§ Material to process
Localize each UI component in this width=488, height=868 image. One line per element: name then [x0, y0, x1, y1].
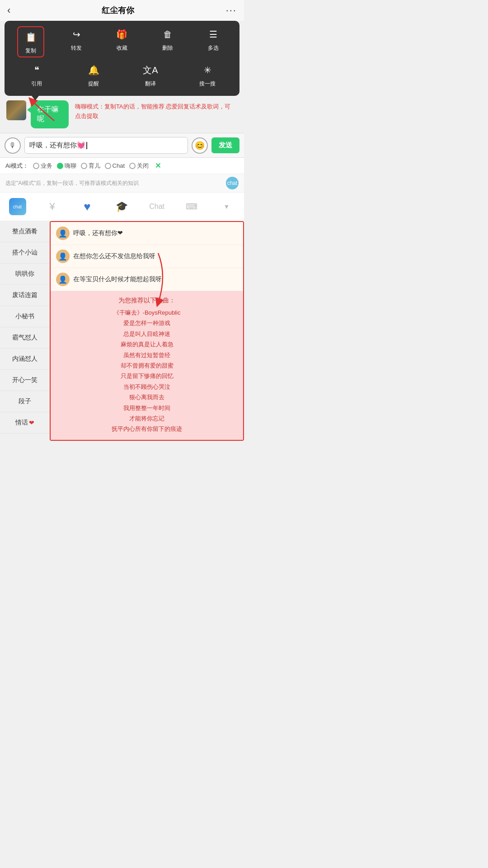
- emoji-button[interactable]: 😊: [192, 137, 208, 154]
- suggestion-text-2: 在想你怎么还不发信息给我呀: [73, 252, 155, 260]
- multiselect-icon: ☰: [205, 26, 221, 42]
- forward-icon: ↪: [68, 26, 84, 42]
- hint-bar: 选定"Ai模式"后，复制一段话，可推荐该模式相关的知识 chat: [0, 174, 244, 193]
- song-item-0[interactable]: 《干嘛去》-BoysRepublic: [55, 307, 239, 318]
- song-item-9: 我用整整一年时间: [55, 403, 239, 413]
- ai-mode-close-label: 关闭: [137, 162, 149, 170]
- sidebar-item-xiaomishu[interactable]: 小秘书: [0, 306, 50, 327]
- ai-mode-child[interactable]: 育儿: [81, 162, 100, 170]
- song-item-5: 却不曾拥有爱的甜蜜: [55, 360, 239, 371]
- song-section-header: 为您推荐以下歌曲：: [55, 297, 239, 305]
- tab-chat[interactable]: Chat: [140, 199, 174, 214]
- yen-icon: ¥: [50, 201, 55, 212]
- keyboard-icon: ⌨: [186, 202, 197, 212]
- chat-small-icon[interactable]: chat: [226, 177, 239, 189]
- tab-yen[interactable]: ¥: [35, 197, 70, 216]
- emoji-icon: 😊: [195, 141, 205, 151]
- tab-bar: chat ¥ ♥ 🎓 Chat ⌨ ▼: [0, 193, 244, 221]
- context-translate[interactable]: 文A 翻译: [137, 62, 164, 88]
- suggestion-avatar-1: 👤: [56, 226, 70, 240]
- voice-button[interactable]: 🎙: [5, 137, 21, 154]
- suggestion-text-1: 呼吸，还有想你❤: [73, 229, 123, 237]
- search-icon: ✳: [199, 62, 216, 78]
- sidebar-item-houhou[interactable]: 哄哄你: [0, 264, 50, 285]
- avatar-icon-1: 👤: [58, 229, 67, 238]
- more-button[interactable]: ···: [226, 5, 237, 16]
- suggestion-text-3: 在等宝贝什么时候才能想起我呀: [73, 275, 162, 283]
- remind-icon: 🔔: [85, 62, 102, 78]
- sidebar-item-neihan[interactable]: 内涵怼人: [0, 349, 50, 370]
- input-bar: 🎙 呼吸，还有想你💓 😊 发送: [0, 133, 244, 158]
- song-item-1: 爱是怎样一种游戏: [55, 318, 239, 328]
- suggestion-avatar-2: 👤: [56, 250, 70, 263]
- ai-mode-business[interactable]: 业务: [33, 162, 52, 170]
- delete-label: 删除: [162, 44, 173, 52]
- annotation-block: 嗨聊模式：复制TA的话，智能推荐 恋爱回复话术及歌词，可点击提取: [69, 100, 238, 123]
- multiselect-label: 多选: [208, 44, 219, 52]
- ai-mode-business-label: 业务: [41, 162, 52, 170]
- song-item-11: 抚平内心所有你留下的痕迹: [55, 424, 239, 434]
- sidebar-item-feihualian[interactable]: 废话连篇: [0, 285, 50, 306]
- song-section: 为您推荐以下歌曲： 《干嘛去》-BoysRepublic 爱是怎样一种游戏 总是…: [51, 291, 243, 440]
- top-bar: ‹ 红尘有你 ···: [0, 0, 244, 21]
- suggestion-2[interactable]: 👤 在想你怎么还不发信息给我呀: [51, 245, 243, 268]
- sidebar-item-duanzi[interactable]: 段子: [0, 391, 50, 412]
- sidebar: 整点酒肴 搭个小讪 哄哄你 废话连篇 小秘书 霸气怼人 内涵怼人 开心一笑 段子…: [0, 221, 50, 441]
- tab-heart[interactable]: ♥: [70, 196, 104, 217]
- avatar-icon-3: 👤: [58, 275, 67, 284]
- page-title: 红尘有你: [102, 5, 134, 16]
- ai-mode-close[interactable]: 关闭: [129, 162, 149, 170]
- remind-label: 提醒: [88, 80, 99, 88]
- suggestion-1[interactable]: 👤 呼吸，还有想你❤: [51, 222, 243, 245]
- song-item-2: 总是叫人目眩神迷: [55, 329, 239, 339]
- close-ai-button[interactable]: ✕: [155, 161, 161, 170]
- ai-mode-child-label: 育儿: [89, 162, 100, 170]
- ai-mode-chat[interactable]: Chat: [105, 162, 125, 169]
- radio-haichat: [57, 163, 63, 169]
- collect-icon: 🎁: [114, 26, 130, 42]
- context-search[interactable]: ✳ 搜一搜: [194, 62, 221, 88]
- sidebar-item-qinghua[interactable]: 情话 ❤: [0, 412, 50, 434]
- context-menu-row-2: ❝ 引用 🔔 提醒 文A 翻译 ✳ 搜一搜: [8, 62, 236, 88]
- sidebar-item-kaixin[interactable]: 开心一笑: [0, 370, 50, 391]
- context-copy[interactable]: 📋 复制: [17, 26, 44, 57]
- song-item-8: 狠心离我而去: [55, 392, 239, 402]
- chat-tab-label: Chat: [149, 203, 164, 211]
- qinghua-label: 情话: [15, 419, 28, 427]
- suggestion-3[interactable]: 👤 在等宝贝什么时候才能想起我呀: [51, 268, 243, 291]
- context-collect[interactable]: 🎁 收藏: [108, 26, 136, 57]
- delete-icon: 🗑: [160, 26, 176, 42]
- send-button[interactable]: 发送: [211, 137, 239, 153]
- cursor: [86, 142, 87, 149]
- heart-decoration: ❤: [29, 419, 34, 426]
- hint-text: 选定"Ai模式"后，复制一段话，可推荐该模式相关的知识: [5, 179, 139, 187]
- avatar-icon-2: 👤: [58, 252, 67, 261]
- context-remind[interactable]: 🔔 提醒: [80, 62, 107, 88]
- message-input[interactable]: 呼吸，还有想你💓: [24, 137, 188, 154]
- main-content: 整点酒肴 搭个小讪 哄哄你 废话连篇 小秘书 霸气怼人 内涵怼人 开心一笑 段子…: [0, 221, 244, 441]
- context-quote[interactable]: ❝ 引用: [23, 62, 50, 88]
- song-item-7: 当初不顾伤心哭泣: [55, 382, 239, 392]
- tab-grad[interactable]: 🎓: [104, 197, 139, 216]
- context-forward[interactable]: ↪ 转发: [63, 26, 90, 57]
- context-delete[interactable]: 🗑 删除: [154, 26, 181, 57]
- sidebar-item-sogeshan[interactable]: 搭个小讪: [0, 242, 50, 264]
- tab-robot[interactable]: chat: [0, 194, 35, 219]
- back-button[interactable]: ‹: [7, 5, 10, 16]
- sidebar-item-baqi[interactable]: 霸气怼人: [0, 327, 50, 349]
- radio-close: [129, 163, 136, 169]
- ai-mode-chat-label: Chat: [113, 162, 125, 169]
- tab-keyboard[interactable]: ⌨: [174, 198, 209, 215]
- radio-business: [33, 163, 39, 169]
- ai-mode-bar: Ai模式： 业务 嗨聊 育儿 Chat 关闭 ✕: [0, 158, 244, 174]
- ai-mode-haichat[interactable]: 嗨聊: [57, 162, 76, 170]
- robot-icon: chat: [9, 198, 26, 215]
- sidebar-item-zhengdian[interactable]: 整点酒肴: [0, 221, 50, 242]
- radio-child: [81, 163, 87, 169]
- ai-mode-label: Ai模式：: [5, 162, 28, 170]
- translate-label: 翻译: [145, 80, 156, 88]
- context-multiselect[interactable]: ☰ 多选: [200, 26, 227, 57]
- suggestion-avatar-3: 👤: [56, 273, 70, 286]
- tab-arrow[interactable]: ▼: [209, 199, 244, 214]
- forward-label: 转发: [71, 44, 82, 52]
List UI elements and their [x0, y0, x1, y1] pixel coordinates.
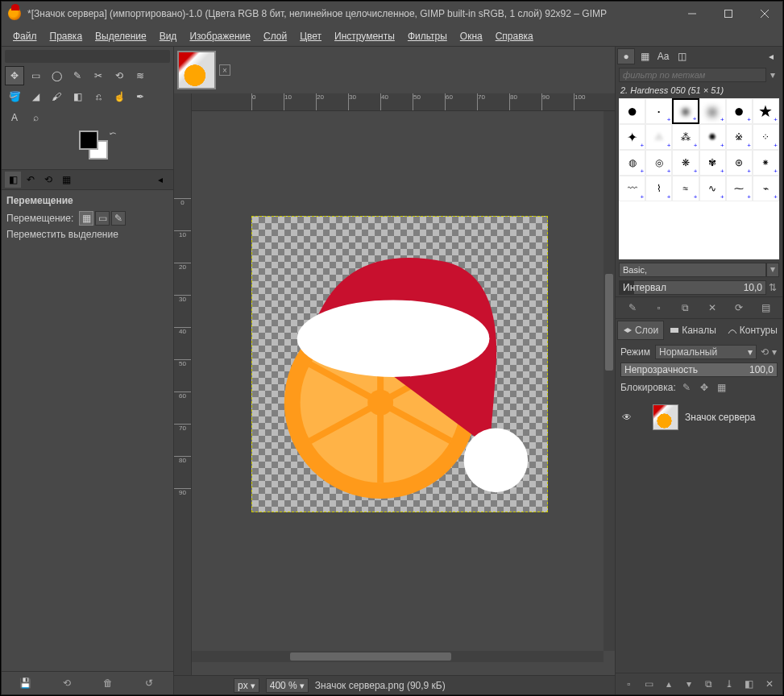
delete-preset-icon[interactable]: 🗑	[100, 675, 116, 691]
move-tool[interactable]: ✥	[5, 66, 24, 85]
refresh-brushes-icon[interactable]: ⟳	[732, 300, 746, 315]
merge-down-icon[interactable]: ⤓	[722, 677, 736, 691]
lower-layer-icon[interactable]: ▾	[682, 677, 696, 691]
brush-item[interactable]: ◍+	[619, 150, 645, 176]
duplicate-brush-icon[interactable]: ⧉	[678, 300, 693, 315]
ruler-vertical[interactable]: 0 10 20 30 40 50 60 70 80 90	[174, 93, 192, 675]
zoom-dropdown[interactable]: 400 % ▾	[266, 678, 309, 693]
fonts-tab[interactable]: Aa	[654, 48, 672, 64]
delete-layer-icon[interactable]: ✕	[762, 677, 777, 691]
menu-filters[interactable]: Фильтры	[401, 27, 454, 45]
brush-item[interactable]: ⁂+	[672, 124, 699, 150]
brushes-tab[interactable]: ●	[617, 48, 635, 64]
brush-item[interactable]: ∿+	[699, 176, 726, 201]
opacity-slider[interactable]: Непрозрачность 100,0	[620, 362, 778, 377]
brush-item[interactable]: ⊛+	[726, 150, 753, 176]
brush-item[interactable]: ⁘+	[753, 124, 779, 150]
mask-layer-icon[interactable]: ◧	[742, 677, 757, 691]
blend-mode-reset-icon[interactable]: ⟲ ▾	[760, 346, 778, 358]
crop-tool[interactable]: ✂	[89, 66, 108, 85]
channels-tab[interactable]: Каналы	[664, 321, 722, 340]
brush-item[interactable]: 〰+	[619, 176, 645, 201]
menu-windows[interactable]: Окна	[454, 27, 489, 45]
reset-preset-icon[interactable]: ↺	[141, 675, 157, 691]
text-tool[interactable]: A	[5, 108, 24, 127]
tool-options-tab[interactable]: ◧	[5, 172, 21, 188]
brush-item[interactable]: ⁕+	[753, 150, 779, 176]
brush-dock-menu-icon[interactable]: ◂	[762, 48, 780, 64]
scrollbar-horizontal[interactable]	[192, 651, 604, 662]
warp-tool[interactable]: ≋	[131, 66, 150, 85]
swap-colors-icon[interactable]: ⤺	[110, 129, 116, 138]
open-as-image-icon[interactable]: ▤	[758, 300, 773, 315]
move-path-button[interactable]: ✎	[111, 211, 126, 226]
brush-item[interactable]: ⌇+	[645, 176, 672, 201]
canvas-viewport[interactable]	[192, 111, 615, 651]
eraser-tool[interactable]: ◧	[68, 87, 87, 106]
free-select-tool[interactable]: ◯	[47, 66, 66, 85]
menu-select[interactable]: Выделение	[89, 27, 153, 45]
history-tab[interactable]: ◫	[673, 48, 691, 64]
device-status-tab[interactable]: ↶	[23, 172, 39, 188]
new-layer-icon[interactable]: ▫	[621, 677, 636, 691]
layer-visibility-icon[interactable]: 👁	[622, 412, 637, 423]
brush-item[interactable]: ❋+	[672, 150, 699, 176]
menu-image[interactable]: Изображение	[183, 27, 257, 45]
maximize-button[interactable]	[710, 2, 746, 26]
brush-item[interactable]: ✾+	[699, 150, 726, 176]
raise-layer-icon[interactable]: ▴	[662, 677, 676, 691]
smudge-tool[interactable]: ☝	[110, 87, 129, 106]
unit-dropdown[interactable]: px ▾	[234, 678, 259, 693]
blend-mode-dropdown[interactable]: Нормальный▾	[655, 345, 757, 359]
rect-select-tool[interactable]: ▭	[26, 66, 45, 85]
lock-alpha-icon[interactable]: ▦	[715, 380, 729, 395]
paths-tab[interactable]: Контуры	[722, 321, 783, 340]
brush-item[interactable]: ●+	[699, 98, 726, 124]
clone-tool[interactable]: ⎌	[89, 87, 108, 106]
save-preset-icon[interactable]: 💾	[18, 675, 34, 691]
paintbrush-tool[interactable]: 🖌	[47, 87, 66, 106]
brush-filter-input[interactable]	[619, 68, 766, 82]
edit-brush-icon[interactable]: ✎	[625, 300, 640, 315]
layer-item[interactable]: 👁 Значок сервера	[619, 401, 779, 433]
gradient-tool[interactable]: ◢	[26, 87, 45, 106]
undo-history-tab[interactable]: ⟲	[40, 172, 56, 188]
brush-item[interactable]: ∴+	[645, 124, 672, 150]
fuzzy-select-tool[interactable]: ✎	[68, 66, 87, 85]
color-picker-tool[interactable]: ⌕	[26, 108, 45, 127]
menu-file[interactable]: Файл	[6, 27, 44, 45]
brush-item[interactable]: ※+	[726, 124, 753, 150]
brush-item[interactable]: ⌁+	[753, 176, 779, 201]
brush-item[interactable]: ⁓+	[726, 176, 753, 201]
move-layer-button[interactable]: ▦	[79, 211, 93, 226]
scrollbar-vertical[interactable]	[604, 111, 615, 651]
patterns-tab[interactable]: ▦	[636, 48, 653, 64]
duplicate-layer-icon[interactable]: ⧉	[702, 677, 716, 691]
lock-position-icon[interactable]: ✥	[697, 380, 711, 395]
brush-item[interactable]: ★+	[753, 98, 779, 124]
brush-item[interactable]: ✦+	[619, 124, 645, 150]
menu-layer[interactable]: Слой	[257, 27, 293, 45]
brush-item[interactable]: ≈+	[672, 176, 699, 201]
path-tool[interactable]: ✒	[131, 87, 150, 106]
transform-tool[interactable]: ⟲	[110, 66, 129, 85]
brush-item[interactable]: ●	[619, 98, 645, 124]
canvas[interactable]	[251, 216, 548, 512]
brush-item[interactable]: •+	[645, 98, 672, 124]
ruler-horizontal[interactable]: 0 10 20 30 40 50 60 70 80 90 100	[192, 93, 615, 111]
move-selection-button[interactable]: ▭	[95, 211, 110, 226]
minimize-button[interactable]	[674, 2, 710, 26]
layer-name[interactable]: Значок сервера	[685, 412, 755, 423]
images-tab[interactable]: ▦	[58, 172, 74, 188]
foreground-color[interactable]	[79, 130, 98, 150]
brush-item[interactable]: ✺+	[699, 124, 726, 150]
brush-item[interactable]: ●+	[726, 98, 753, 124]
new-group-icon[interactable]: ▭	[641, 677, 656, 691]
menu-color[interactable]: Цвет	[293, 27, 328, 45]
delete-brush-icon[interactable]: ✕	[705, 300, 720, 315]
close-button[interactable]	[746, 2, 782, 26]
lock-pixels-icon[interactable]: ✎	[679, 380, 694, 395]
menu-help[interactable]: Справка	[489, 27, 540, 45]
image-tab-thumb[interactable]	[177, 51, 216, 89]
menu-tools[interactable]: Инструменты	[328, 27, 401, 45]
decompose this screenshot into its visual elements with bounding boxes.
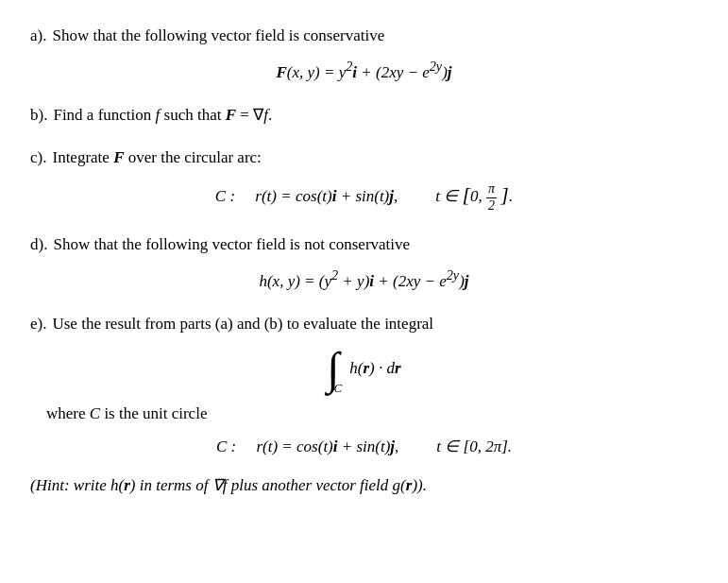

§ How to complete this task
Copy out each line of the records where the word "搭个小讪" appears.

§ Answer to this problem
- sidebar: 整点酒肴 搭个小讪 哄哄你 废话连篇 小秘书 霸气怼人 内涵怼人 开心一笑 段子…: [0, 221, 50, 441]
- main-content: 整点酒肴 搭个小讪 哄哄你 废话连篇 小秘书 霸气怼人 内涵怼人 开心一笑 段子…: [0, 221, 244, 441]
- sidebar-item-sogeshan[interactable]: 搭个小讪: [0, 242, 50, 264]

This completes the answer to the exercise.